*ASSIGNED TASK:*
Pictures do not belong in your copy. Repeat all the other data exactly.

*THE RECORDS:*

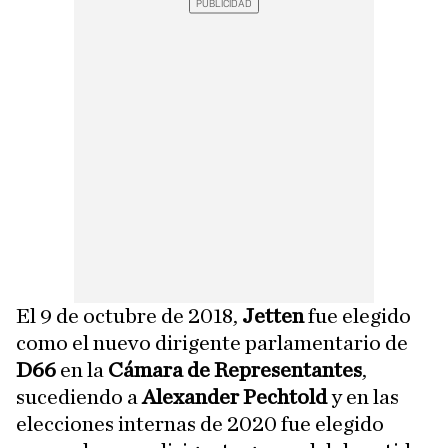
El 9 de octubre de 2018,
Jetten
fue elegido
como el nuevo dirigente parlamentario de
D66
en la
Cámara de Representantes
,
sucediendo a
Alexander Pechtold
y en las
elecciones internas de 2020 fue elegido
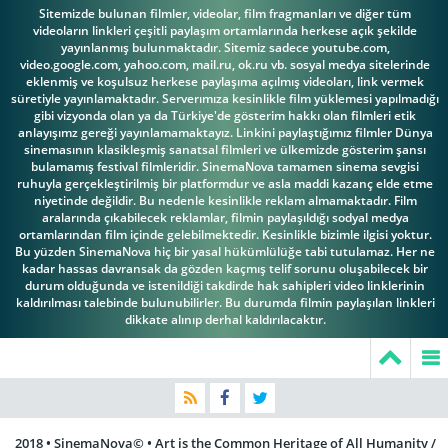
Sitemizde bulunan filmler, videolar, film fragmanları ve diğer tüm
videoların linkleri çeşitli paylaşım ortamlarında herkese açık şekilde
yayınlanmış bulunmaktadır. Sitemiz sadece youtube.com,
video.google.com, yahoo.com, mail.ru, ok.ru vb. sosyal medya sitelerinde
eklenmiş ve koşulsuz herkese paylaşıma açılmış videoları, link vermek
süretiyle yayınlamaktadır. Serverımıza kesinlikle film yüklemesi yapılmadığı
gibi vizyonda olan ya da Türkiye'de gösterim hakkı olan filmleri etik
anlayışımz gereği yayınlamamaktayız. Linkini paylaştığımız filmler Dünya
sinemasının klasikleşmiş sanatsal filmleri ve ülkemizde gösterim şansı
bulamamış festival filmleridir. SinemaNova tamamen sinema sevgisi
ruhuyla gerçekleştirilmiş bir platformdur ve asla maddi kazanç elde etme
niyetinde değildir. Bu nedenle kesinlikle reklam almamaktadır. Film
aralarında çıkabilecek reklamlar, filmin paylaşıldığı sodyal medya
ortamlarından film içinde gelebilmektedir. Kesinlikle bizimle ilgisi yoktur.
Bu yüzden SinemaNova hiç bir yasal hükümlülüğe tabi tutulamaz. Her ne
kadar hassas davransak da gözden kaçmış telif sorunu oluşabilecek bir
durum olduğunda ve istenildiği takdirde hak sahipleri video linklerinin
kaldırılması talebinde bulunubilirler. Bu durumda filmin paylaşılan linkleri
dikkate alınıp derhal kaldırılacaktır.
2018 • SinemaNova© • Art is the Common Heritage of All Humanity /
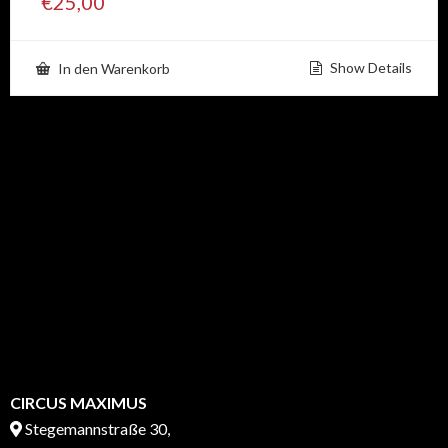
€
25,00
Show Details
In den Warenkorb
CIRCUS MAXIMUS
Stegemannstraße 30,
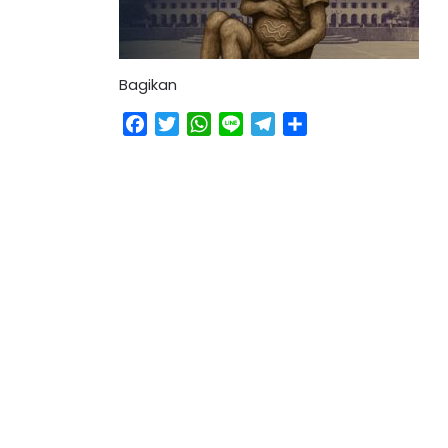
Bagikan
Facebook
Twitter
WhatsApp
Line
Telegram
Share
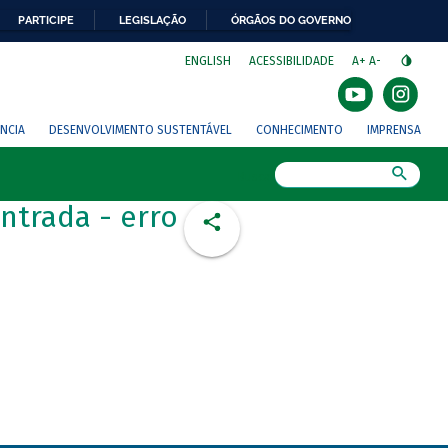
PARTICIPE
LEGISLAÇÃO
ÓRGÃOS DO GOVERNO
⁣
ENGLISH
ACESSIBILIDADE
A+
A-
NCIA
DESENVOLVIMENTO SUSTENTÁVEL
CONHECIMENTO
IMPRENSA
Busca
ntrada - erro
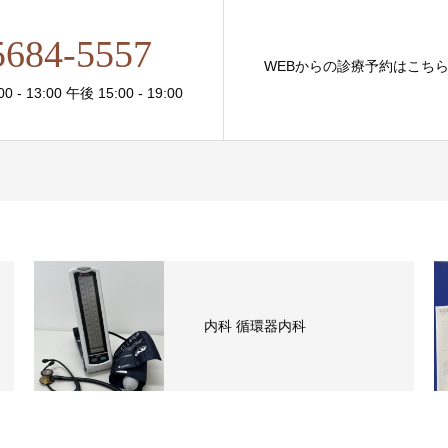
5684-5557
WEBからの診療予約はこち
- 13:00 午後 15:00 - 19:00
内科 循環器内科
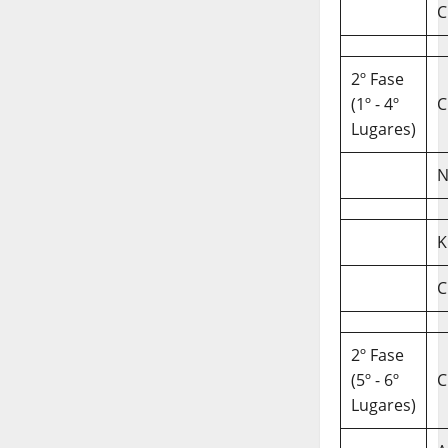
C
2º Fase
(1º - 4º
C
Lugares)
N
K
C
2º Fase
(5º - 6º
C
Lugares)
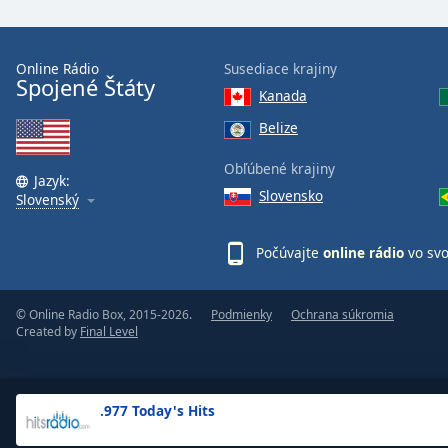
the
window.
Online Rádio
Susediace krajiny
Spojené Štáty
Text
Kanada
Color
Belize
Opacity
Obľúbené krajiny
Jazyk:
Slovensko
Slovenský
Text
Background
Počúvajte
online rádio
vo sv
Color
© Online Radio Box, 2015-2026.
Podmienky
Ochrana súkromia
Opacity
Created by
Final Level
Caption
Area
.977 Today's Hits
Background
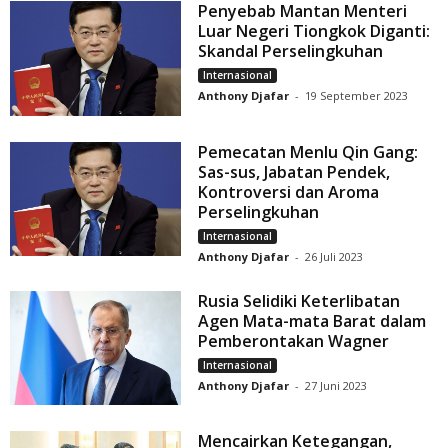
Penyebab Mantan Menteri
Luar Negeri Tiongkok Diganti:
Skandal Perselingkuhan
Internasional
Anthony Djafar
-
19 September 2023
Pemecatan Menlu Qin Gang:
Sas-sus, Jabatan Pendek,
Kontroversi dan Aroma
Perselingkuhan
Internasional
Anthony Djafar
-
26 Juli 2023
Rusia Selidiki Keterlibatan
Agen Mata-mata Barat dalam
Pemberontakan Wagner
Internasional
Anthony Djafar
-
27 Juni 2023
Mencairkan Ketegangan,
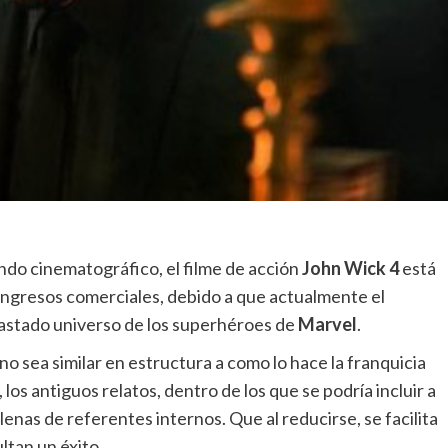
do cinematográfico, el filme de acción
John Wick 4
está
 ingresos comerciales, debido a que actualmente el
gastado universo de los superhéroes de
Marvel
.
o sea similar en estructura a como lo hace la franquicia
 los antiguos relatos, dentro de los que se podría incluir a
llenas de referentes internos. Que al reducirse, se facilita
ltan un éxito.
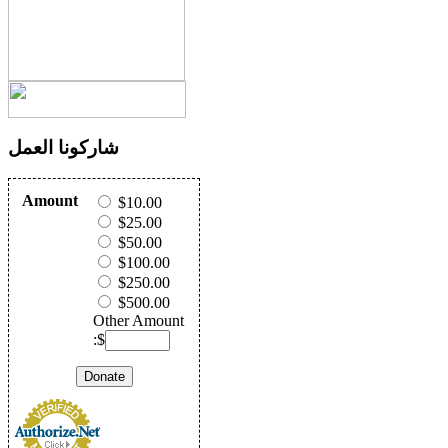
شاركونا العمل
Amount
$10.00
$25.00
$50.00
$100.00
$250.00
$500.00
Other Amount
:$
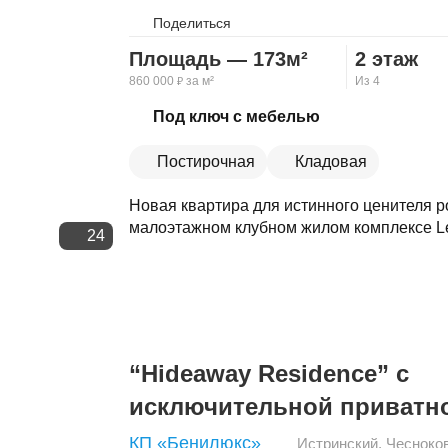
Поделиться
Площадь — 173м²
2 этаж
860 000
за м²
Из 4
₽
Скопировать ссылку
Под ключ с мебелью
Постирочная
Кладовая
Новая квартира для истинного ценителя 
малоэтажном клубном жилом комплексе Lev
24
“Hideaway Residence” с
исключительной приватн
КП «Бенилюкс»
Истринский
,
Чесноко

*EXPECTED ANSWER:*
El 9 de octubre de 2018,
Jetten
fue elegido
como el nuevo dirigente parlamentario de
D66
en la
Cámara de Representantes
,
sucediendo a
Alexander Pechtold
y en las
elecciones internas de 2020 fue elegido
Sitemizde bulunan filmler, videolar, film fragmanları ve diğer tüm
videoların linkleri çeşitli paylaşım ortamlarında herkese açık şekilde
yayınlanmış bulunmaktadır. Sitemiz sadece youtube.com,
video.google.com, yahoo.com, mail.ru, ok.ru vb. sosyal medya sitelerinde
eklenmiş ve koşulsuz herkese paylaşıma açılmış videoları, link vermek
süretiyle yayınlamaktadır. Serverımıza kesinlikle film yüklemesi yapılmadığı
gibi vizyonda olan ya da Türkiye'de gösterim hakkı olan filmleri etik
anlayışımz gereği yayınlamamaktayız. Linkini paylaştığımız filmler Dünya
sinemasının klasikleşmiş sanatsal filmleri ve ülkemizde gösterim şansı
bulamamış festival filmleridir. SinemaNova tamamen sinema sevgisi
ruhuyla gerçekleştirilmiş bir platformdur ve asla maddi kazanç elde etme
niyetinde değildir. Bu nedenle kesinlikle reklam almamaktadır. Film
aralarında çıkabilecek reklamlar, filmin paylaşıldığı sodyal medya
ortamlarından film içinde gelebilmektedir. Kesinlikle bizimle ilgisi yoktur.
Bu yüzden SinemaNova hiç bir yasal hükümlülüğe tabi tutulamaz. Her ne
kadar hassas davransak da gözden kaçmış telif sorunu oluşabilecek bir
durum olduğunda ve istenildiği takdirde hak sahipleri video linklerinin
kaldırılması talebinde bulunubilirler. Bu durumda filmin paylaşılan linkleri
dikkate alınıp derhal kaldırılacaktır.
2018 • SinemaNova© • Art is the Common Heritage of All Humanity /
€
25,00
Show Details
In den Warenkorb
CIRCUS MAXIMUS
Stegemannstraße 30,
Bagikan
Facebook
Twitter
WhatsApp
Line
Telegram
Share
PARTICIPE
LEGISLAÇÃO
ÓRGÃOS DO GOVERNO
⁣
ENGLISH
ACESSIBILIDADE
A+
A-
NCIA
DESENVOLVIMENTO SUSTENTÁVEL
CONHECIMENTO
IMPRENSA
Busca
ntrada - erro
5684-5557
WEBからの診療予約はこち
- 13:00 午後 15:00 - 19:00
内科 循環器内科
C
2º Fase
(1º - 4º
C
Lugares)
N
K
C
2º Fase
(5º - 6º
C
Lugares)
the
window.
Online Rádio
Susediace krajiny
Spojené Štáty
Text
Kanada
Color
Belize
Opacity
Obľúbené krajiny
Jazyk:
Slovensko
Slovenský
Text
Background
Počúvajte
online rádio
vo sv
Color
© Online Radio Box, 2015-2026.
Podmienky
Ochrana súkromia
Opacity
Created by
Final Level
Caption
Area
.977 Today's Hits
Background
Penyebab Mantan Menteri
Luar Negeri Tiongkok Diganti:
Skandal Perselingkuhan
Internasional
Anthony Djafar
-
19 September 2023
Pemecatan Menlu Qin Gang:
Sas-sus, Jabatan Pendek,
Kontroversi dan Aroma
Perselingkuhan
Internasional
Anthony Djafar
-
26 Juli 2023
Rusia Selidiki Keterlibatan
Agen Mata-mata Barat dalam
Pemberontakan Wagner
Internasional
Anthony Djafar
-
27 Juni 2023
Mencairkan Ketegangan,
do cinematográfico, el filme de acción
John Wick 4
está
 ingresos comerciales, debido a que actualmente el
gastado universo de los superhéroes de
Marvel
.
o sea similar en estructura a como lo hace la franquicia
 los antiguos relatos, dentro de los que se podría incluir a
llenas de referentes internos. Que al reducirse, se facilita
ltan un éxito.
شاركونا العمل
Amount
$10.00
$25.00
$50.00
$100.00
$250.00
$500.00
Other Amount
:$
Поделиться
Площадь — 173м²
2 этаж
860 000
за м²
Из 4
₽
Скопировать ссылку
Под ключ с мебелью
Постирочная
Кладовая
Новая квартира для истинного ценителя 
малоэтажном клубном жилом комплексе Lev
24
“Hideaway Residence” с
исключительной приватн
КП «Бенилюкс»
Истринский
,
Чесноко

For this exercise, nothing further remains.